(Exercise description) Transcribe all the entries word for word, but omit the images.

Data excerpts Start Marker

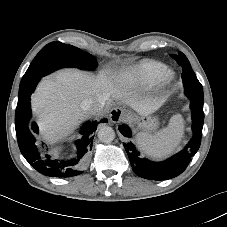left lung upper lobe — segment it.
<instances>
[{
    "instance_id": "5c2ea615",
    "label": "left lung upper lobe",
    "mask_w": 227,
    "mask_h": 227,
    "mask_svg": "<svg viewBox=\"0 0 227 227\" xmlns=\"http://www.w3.org/2000/svg\"><path fill=\"white\" fill-rule=\"evenodd\" d=\"M170 56L174 58L177 63L182 67L183 72L181 77L183 79L185 94L203 95L202 85L198 81L195 73L193 72L186 56L182 52H179L178 55L171 54Z\"/></svg>"
}]
</instances>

Data excerpts End Marker

(Output for this exercise)
left lung upper lobe — segment it.
<instances>
[{
    "instance_id": "5c2ea615",
    "label": "left lung upper lobe",
    "mask_w": 227,
    "mask_h": 227,
    "mask_svg": "<svg viewBox=\"0 0 227 227\" xmlns=\"http://www.w3.org/2000/svg\"><path fill=\"white\" fill-rule=\"evenodd\" d=\"M170 56L174 58L177 63L182 67L183 72L181 77L183 79L185 94L203 95L202 85L198 81L195 73L193 72L186 56L182 52H179L178 55L171 54Z\"/></svg>"
}]
</instances>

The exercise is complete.